Study says Covid is airborne: The Lancet
A study published in The Lancet, a weekly peer-reviewed general medical journal, has stated that SARS-CoV-2, the virus that causes COVID-19, is an airborne pathogen. The report is written by six experts from the US, the UK and Canada. The report goes against the predominant scientific view which says that coronavirus spreads through smaller aerosols that remain suspended in the air or through fomites. The authors of the report have given 10 reasons which back their claim that “SARS-CoV-2 is transmitted primarily by the airborne route”.
Here are the 10 reasons cited in the study:
- Detailed analysis of human behaviours and interactions, room sizes, other variables are consistent with the airborne spread of SARS-CoV-2. The report states that the same cannot be fully explained by droplets or fomites.
- Long-range transmission of SARS-CoV-2 between people in adjacent rooms but never in each other’s presence has been documented in quarantine hotels.
- 33 per cent to 59 per cent of all coronavirus cases can be attributed to the asymptomatic or pre-symptomatic transmission without the infected person coughing or sneezing.

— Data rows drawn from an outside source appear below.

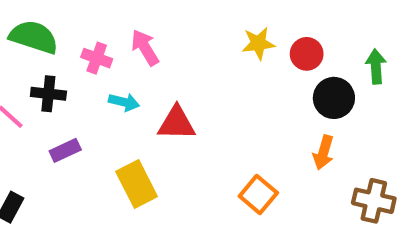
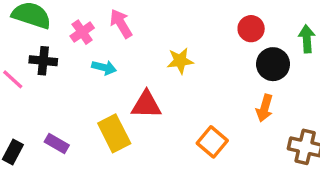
yellow star: (258, 43) -> (180, 61), moved
pink cross: (97, 58) -> (82, 32), turned 35
red triangle: (176, 123) -> (146, 105), moved
purple rectangle: (65, 150) -> (57, 144), moved, turned 55

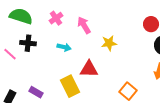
pink arrow: (121, 24) -> (84, 25), moved
pink cross: (82, 32) -> (56, 18), moved

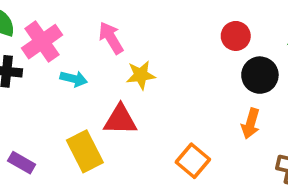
pink cross: (56, 18) -> (42, 42), moved, size x1.5
yellow star: (109, 43) -> (141, 75), moved

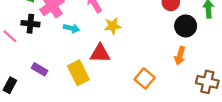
purple rectangle: (22, 163) -> (40, 69), moved

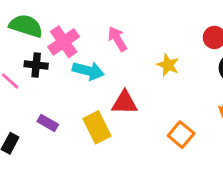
yellow star: (113, 26) -> (168, 65), moved, turned 30
cyan arrow: (71, 28) -> (88, 71), size x1.5

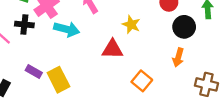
red triangle: (125, 103) -> (112, 49), moved
yellow rectangle: (97, 127) -> (58, 80), moved

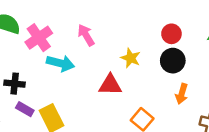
black cross: (24, 25) -> (15, 84), moved
black circle: (184, 27) -> (173, 61), moved

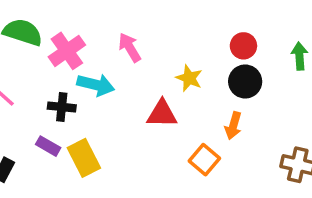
black cross: (15, 84) -> (62, 107), moved
orange arrow: (182, 94) -> (233, 126), moved

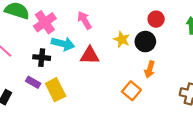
black circle: (245, 81) -> (145, 42), moved
red triangle: (162, 114) -> (90, 55), moved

- The transmission of the pathogen is higher indoors compared to outdoors. Transmission is substantially reduced by indoor ventilation, according to the authors.
- Nosocomial infections (those that originate in a hospital) have been detected even in places where healthcare professionals wore PPE to protect themselves against the virus transmission through droplets.
- Viable SARS-CoV-2 has been detected in the air. During laboratory experiments, the pathogen stayed infectious in the air for up to three hours.
- The pathogen has been detected in air filters and buildings ducts in hospitals with COVID-19 patients in them. Such locations could be reached only by aerosols.
- Studies conducted on infected caged animals showed SARS-CoV-2 being transmitted via an air duct.
- There is no study to their knowledge that provides strong or consistent evidence that disproves their hypothesis.
- Limited evidence that supports other dominant routes of SARS-CoV-2 transmission.
The report’s claims, if accepted by the broad scientific community, could have massive implications on how people fight Covid-19.
The report mentions that reducing airborne transmission of virus requires measures to avoid inhalation of infectious aerosols, including ventilation, air filtration, reducing crowding and time spent indoors, use of masks whenever indoors, attention to mask quality and fit, and higher-grade protection for health-care staff and front-line workers.